Overqualified: Toyota: Marketing.


To: Toyota
Re: Marketing.

Dear Toyota,

I am writing for a job in your marketing department, and I hope that you will take a moment to review my attached resume. I have been selling used cars for the past fifteen years, and over that time I have discovered a few tried and true selling techniques for reaching certain demographics.

I hope that I am not out of line by speaking my mind here, but let me be frank. Automotive technology has reached the point where - at the consumer level - it doesn't matter what's under the hood anymore. All that today's consumer cares about, functionality wise, is that it gets them from point a to point b. Aside from that, they want a car that's individual. Look at the new models of cars you've been shipping out recently. The Matrix and The Prius are idiotic looking, but people are buying them to have a car that they feel is distinct.

People want to believe that their car is special, individual. When I was working the lot at the used car place, we used to keep a car out back and we would shove dead pigeons under the hood. Dead pigeons, man. That car was waiting for the perfect customer, a little old lady with a wicker purse. We convinced her the car ate pigeons. She was thrilled. We sold haunted cars, cursed cars. We sold cars that made you lucky in love. We sold cars that famous people had spat on.

A series of marketing campaigns, all aimed wildly into the demographic shooting barrel. Campaigns running in the middle of the night, claiming that when the Garden Estate Slasher was captured, he had a dead hooker in his trunk and we just rolled that shit back out on the lot without cleaning it. Somewhere, we'll say, is the Camry we emptied all of them hookers out of. Somewhere is a Camry that mister bigshot movie star got blown in. Somewhere there's a Camry that is also a time machine. There is a Camry that can bring your children back to you. People want to feel like they're picking their car, Toyota, they don't want to feel like we're picking them.

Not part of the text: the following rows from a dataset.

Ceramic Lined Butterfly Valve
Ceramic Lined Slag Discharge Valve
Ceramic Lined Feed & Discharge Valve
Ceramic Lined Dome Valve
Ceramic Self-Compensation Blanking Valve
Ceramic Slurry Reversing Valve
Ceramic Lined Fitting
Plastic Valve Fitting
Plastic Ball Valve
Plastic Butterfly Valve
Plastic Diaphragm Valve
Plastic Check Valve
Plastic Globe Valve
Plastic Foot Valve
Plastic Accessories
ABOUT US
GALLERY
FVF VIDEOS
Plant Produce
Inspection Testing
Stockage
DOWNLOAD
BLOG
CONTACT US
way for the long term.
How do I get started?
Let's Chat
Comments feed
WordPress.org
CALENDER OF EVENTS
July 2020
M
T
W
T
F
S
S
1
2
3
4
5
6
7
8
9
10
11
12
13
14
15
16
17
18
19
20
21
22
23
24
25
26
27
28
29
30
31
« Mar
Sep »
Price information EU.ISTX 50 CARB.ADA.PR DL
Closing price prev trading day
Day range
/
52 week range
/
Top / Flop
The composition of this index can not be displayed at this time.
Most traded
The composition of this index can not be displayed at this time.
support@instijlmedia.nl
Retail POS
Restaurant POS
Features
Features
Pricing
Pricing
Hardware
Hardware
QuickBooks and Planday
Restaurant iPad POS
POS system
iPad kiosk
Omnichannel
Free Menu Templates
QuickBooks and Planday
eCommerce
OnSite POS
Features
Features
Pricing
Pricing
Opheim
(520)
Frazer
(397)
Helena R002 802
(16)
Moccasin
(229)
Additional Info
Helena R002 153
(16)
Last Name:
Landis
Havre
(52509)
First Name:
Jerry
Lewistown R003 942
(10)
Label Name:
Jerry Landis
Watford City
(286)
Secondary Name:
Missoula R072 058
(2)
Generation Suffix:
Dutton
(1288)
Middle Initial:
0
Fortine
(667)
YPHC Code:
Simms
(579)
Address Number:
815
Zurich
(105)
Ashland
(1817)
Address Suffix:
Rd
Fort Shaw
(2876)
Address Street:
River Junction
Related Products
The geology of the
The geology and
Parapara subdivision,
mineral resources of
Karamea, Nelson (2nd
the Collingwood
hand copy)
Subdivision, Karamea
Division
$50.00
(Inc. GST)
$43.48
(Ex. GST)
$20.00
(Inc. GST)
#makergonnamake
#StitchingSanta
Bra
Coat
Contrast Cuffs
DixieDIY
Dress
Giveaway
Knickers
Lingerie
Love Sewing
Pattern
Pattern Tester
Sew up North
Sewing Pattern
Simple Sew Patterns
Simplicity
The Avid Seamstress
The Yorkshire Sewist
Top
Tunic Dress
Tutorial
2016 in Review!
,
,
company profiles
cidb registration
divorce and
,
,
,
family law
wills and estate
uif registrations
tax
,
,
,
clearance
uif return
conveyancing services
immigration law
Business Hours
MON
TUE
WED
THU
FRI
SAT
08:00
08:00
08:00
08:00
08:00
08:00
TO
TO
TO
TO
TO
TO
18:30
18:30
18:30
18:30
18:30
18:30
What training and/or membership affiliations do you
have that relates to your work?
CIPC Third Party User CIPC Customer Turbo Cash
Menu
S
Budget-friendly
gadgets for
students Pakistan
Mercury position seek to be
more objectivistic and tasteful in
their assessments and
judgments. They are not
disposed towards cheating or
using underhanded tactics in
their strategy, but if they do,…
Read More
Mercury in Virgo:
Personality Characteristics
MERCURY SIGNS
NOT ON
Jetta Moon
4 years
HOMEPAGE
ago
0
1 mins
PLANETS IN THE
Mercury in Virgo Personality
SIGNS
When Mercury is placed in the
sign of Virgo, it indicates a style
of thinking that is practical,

People want something special. They want the house with the broken cellar stair and the windtunnel that swings the doors open and closed like it's haunted. They want the neighbourhood where the race riots first started. They want to feel like they're a part of something bigger and stronger and they want to be able to tell their children they are participating in history, not just standing off to the side. This is the house where Marie Curie died. I drink at the bar where where Hoover used to go dancing. This is the Camry they found all those hookers in. We're going to live forever, kids. We're a part of the story, now.